Data for processing Block Start

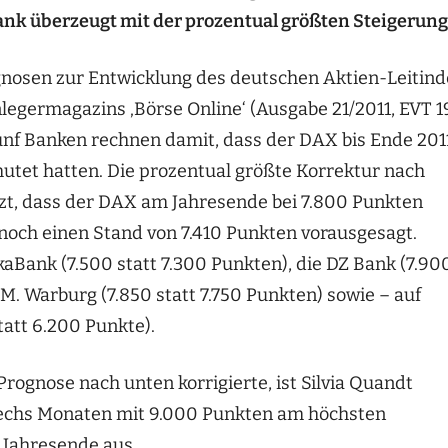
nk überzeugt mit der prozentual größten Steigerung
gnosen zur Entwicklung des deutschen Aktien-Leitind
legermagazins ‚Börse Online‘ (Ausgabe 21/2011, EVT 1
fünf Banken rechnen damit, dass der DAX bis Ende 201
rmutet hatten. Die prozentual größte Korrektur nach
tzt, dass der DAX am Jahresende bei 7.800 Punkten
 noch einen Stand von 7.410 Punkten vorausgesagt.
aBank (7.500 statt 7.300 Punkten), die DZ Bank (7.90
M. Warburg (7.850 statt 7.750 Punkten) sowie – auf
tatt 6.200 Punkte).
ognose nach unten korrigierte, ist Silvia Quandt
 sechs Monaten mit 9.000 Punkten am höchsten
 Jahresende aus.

Data for processing Block End
Data for processing Block Start

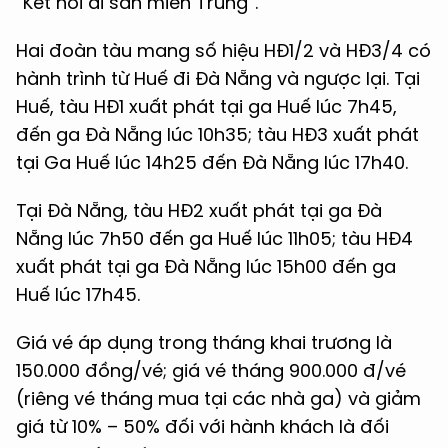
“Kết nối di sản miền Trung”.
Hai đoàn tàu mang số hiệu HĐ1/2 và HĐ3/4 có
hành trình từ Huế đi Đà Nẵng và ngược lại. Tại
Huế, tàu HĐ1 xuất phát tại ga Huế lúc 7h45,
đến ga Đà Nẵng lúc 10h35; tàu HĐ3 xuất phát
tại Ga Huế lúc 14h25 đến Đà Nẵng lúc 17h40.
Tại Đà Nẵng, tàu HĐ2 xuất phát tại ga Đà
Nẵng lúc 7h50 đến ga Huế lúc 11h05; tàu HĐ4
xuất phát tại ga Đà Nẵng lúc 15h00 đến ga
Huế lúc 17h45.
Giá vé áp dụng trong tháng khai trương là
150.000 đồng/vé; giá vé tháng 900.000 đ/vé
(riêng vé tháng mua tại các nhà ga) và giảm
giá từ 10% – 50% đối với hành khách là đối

Data for processing Block End

* _Task brief_:
For each line above that holds the string "nach", provide a copy of that line.

* _Solution_:
rmutet hatten. Die prozentual größte Korrektur nach
ognose nach unten korrigierte, ist Silvia Quandt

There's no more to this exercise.